Jadi aku mohon Alana, tolong jangan batasi aku sama Zahra dalam berkomunikasi. Setidaknya beri aku sedikit kebebasan untuk membalas chatnya. Ingat! Dia juga istriku sama sepertimu," terang Andre, menjelaskan panjang lebar dengan wajah lembut. Tak ada nada marah bahkan ia ngomong sepelan mungkin agar tak menyinggung perasaan Alana.

Ia sengaja mencurahkan isi hatinya agar Alana mau mengerti. Padahal sejujurnya, ini bukan pertama kali Andre mengungkapkan isi hatinya, mungkin saat ini Alana mau minta maaf. Tapi di lain hari, ia pasti akan melakukan kesalahan sekali lagi, lagi dan lagi dan hanya berakhir minta maaf setelah Andre menjelaskan dan menasehatinya sampai rasanya mulut mau berbusa.

"Maafin aku ya, Mas. Aku khilaf," Alana seperti biasa, ia akan memeluk Andre untuk meredahkan amarahnya. Walaupun jika di suruh ulangi lagi, ia tetap akan melakukan hal yang sama. Dan sebenarnya sedikitpun ia tak menyesalinya karena hanya dengan cara ini ia bisa memiliki Andre seutuhnya.

"Iya sudah, aku maafin. Tapi jangan di ulangi lagi ya," pinta Andre memohon.

"Iya sayang pasti," jawab Alana berusaha keyakinkan sang suami.

Ya sudah, hari ini kita ke luar yuk, kita pindah ke Villa aja. Tadi malam aku sudah menyewa villa dekat danau punya salah satu temenku.
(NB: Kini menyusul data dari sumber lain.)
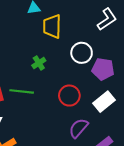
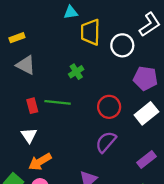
white circle: (82, 53) -> (122, 45), moved
purple semicircle: (79, 128) -> (106, 142), moved

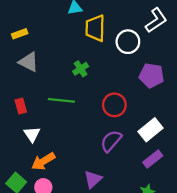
red rectangle: (32, 106) -> (21, 106), moved
white rectangle: (146, 113) -> (150, 130), moved

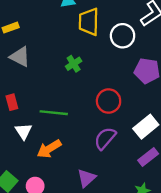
green line: (61, 100) -> (54, 113), moved
orange arrow: (43, 161) -> (49, 149), moved

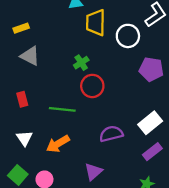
red circle: (109, 101) -> (92, 86), moved
white triangle: (23, 131) -> (24, 138), moved
purple semicircle: (105, 138) -> (111, 134), turned 35

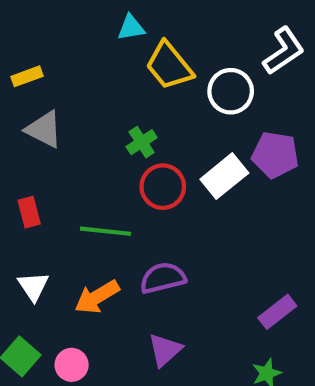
yellow trapezoid: (96, 23) -> (169, 66), turned -40
white rectangle: (150, 123) -> (224, 176), moved
purple semicircle: (111, 134) -> (163, 278), moved

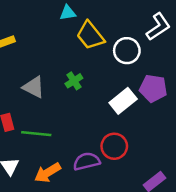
gray triangle: (44, 129) -> (34, 87), moved
red circle: (163, 187) -> (114, 146), moved
green line: (105, 231) -> (36, 134), moved

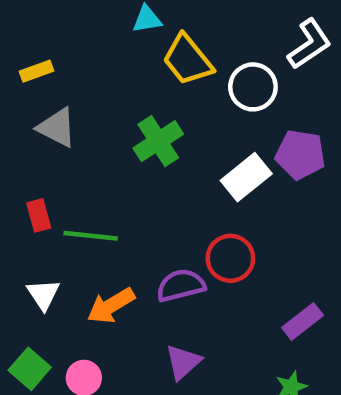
green cross: (74, 81) -> (158, 141), size x1.5
gray triangle: (34, 87) -> (57, 128), moved

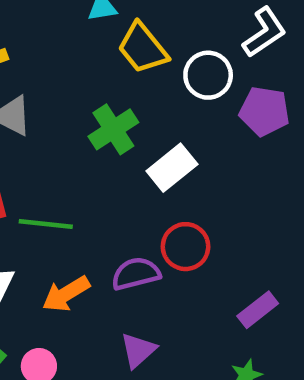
purple pentagon: (300, 155) -> (264, 111), moved
white rectangle: (246, 177) -> (172, 168), moved

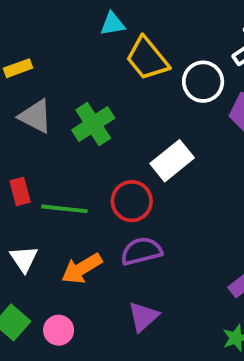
green cross: (113, 129) -> (93, 124), moved
red circle: (186, 247) -> (132, 201), moved

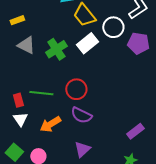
white rectangle: (172, 161) -> (87, 43), moved
red rectangle: (20, 191) -> (18, 100), moved
purple semicircle: (141, 251) -> (81, 115), turned -140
Kita akan tinggal di sana selama seminggu ke depan," ujar Andre yang mulai luluh kembali.

"Baiklah, aku akan bersiap-siap dulu."

Alana pun berganti pakaian menjadi pakaian yamg lebih sopan jika ia ingin keluar.

Setelah selesai ganti pakaian, makeup an, dan tak lupa parfum mahal ia semprotkan ke seluruh baju yang ia pakai.

"Ayo, Mas," ajak Alana setelah memastikan dirinya sudah sempurna di depan cermin.

"Ayo."

Andre berusaha hati-hati saat ia keluar bareng Alana, jangan sampai langkah mereka di ketahui oleh Zahra.

"Kamu kenapa sih, Mas? Celingak-celinguk gitu, cari siapa?" tanya Alana heran.

"Aku takut ketahuan Zahra sayang, kalau sampai ketahuan aku bingung mau bilang apa,"

"Oh gitu, tak fikir apa. Iya udah ayo cepet,"

Alana dan Andre pun buru-buru melangkahkan kakinya, namun tiba-tiba saja, "Dia siapa, Mas?" tanya seseorang.

Mendengar suara itu, detak jantung Andre pun berdetak sangat cepat.

Ia dan Alana langsung melihat ke arah asal suara tadi.

"Za ... Zahra," ucap Andre gugup.

"Dia siapa?" tanya Zahra sekali lagi.

"Emmm dia rekan bisnisku," jawab Andre berusaha tak kelihatan gugup lagi.

"Rekan kerja apa mantan?" tanya Zahra, ia masih mengingat betul wanita yang kini di genggam sangat erat oleh sang suami.

"Apa maksudmu sayang?" tanya Andre pura-pura bodoh.

"Aku sudah tau semuanya, Mas. Aku tau kalau dia istri keduamu, dan kini tengah hamil. Aku tau semuanya, tentang kebohonganmu selama ini yang sering lembur dan pulang tengah malam, padahal kamu sering pulang lebih awal dari tempat kerja. Tapi kamu harus pergi ke rumah Alana, bukan untuk menjeguk dia setiap malam.

Aku tau kalian yang diam-diam pergi bulan madu ke Bali dengan alasan ada pekerjaan keluar kota. Aku tau bahwa kamu berhenti kerja bukan karena ada pekerjaan lain, tapi karena kamu ingin selalu ada di dekat Alana, istri yang kini tengah mengandung anakmu.

Tapi aku tak akan marah, setidaknya saat aku berpisah denganmu aku masih dalam keadaan suci, terimakasih untuk semua waktu kamu selama ini.

Kita akan bertemu lagi di pengadilan nanti. Dan satu lagi, ada salam dari mama dan papa, mereka meminta kamu segera pulang," ujar Zahra lalu pergi begitu saja.

"Zahra," Andre ingin mengejarnya tapi Alana menahannya, sehingga Andre tak bisa berbuat apa-apa. Jika ia mengejar Zahra maka Alana yang terluka.

"Maafin aku, Za. Maaf," ujar Andre yang merutuki kesalahannya. Sungguh ia gak bisa berbuat apa-apa sekarang.

Sedangkan Zahra, ia langsung menemui Reyhan dan meminta Reyhan untuk pulang malam ini juga dan tak perlu menunggu esok hari. Karena ia sudah gak tahan dengan semua perbuatan suaminya itu.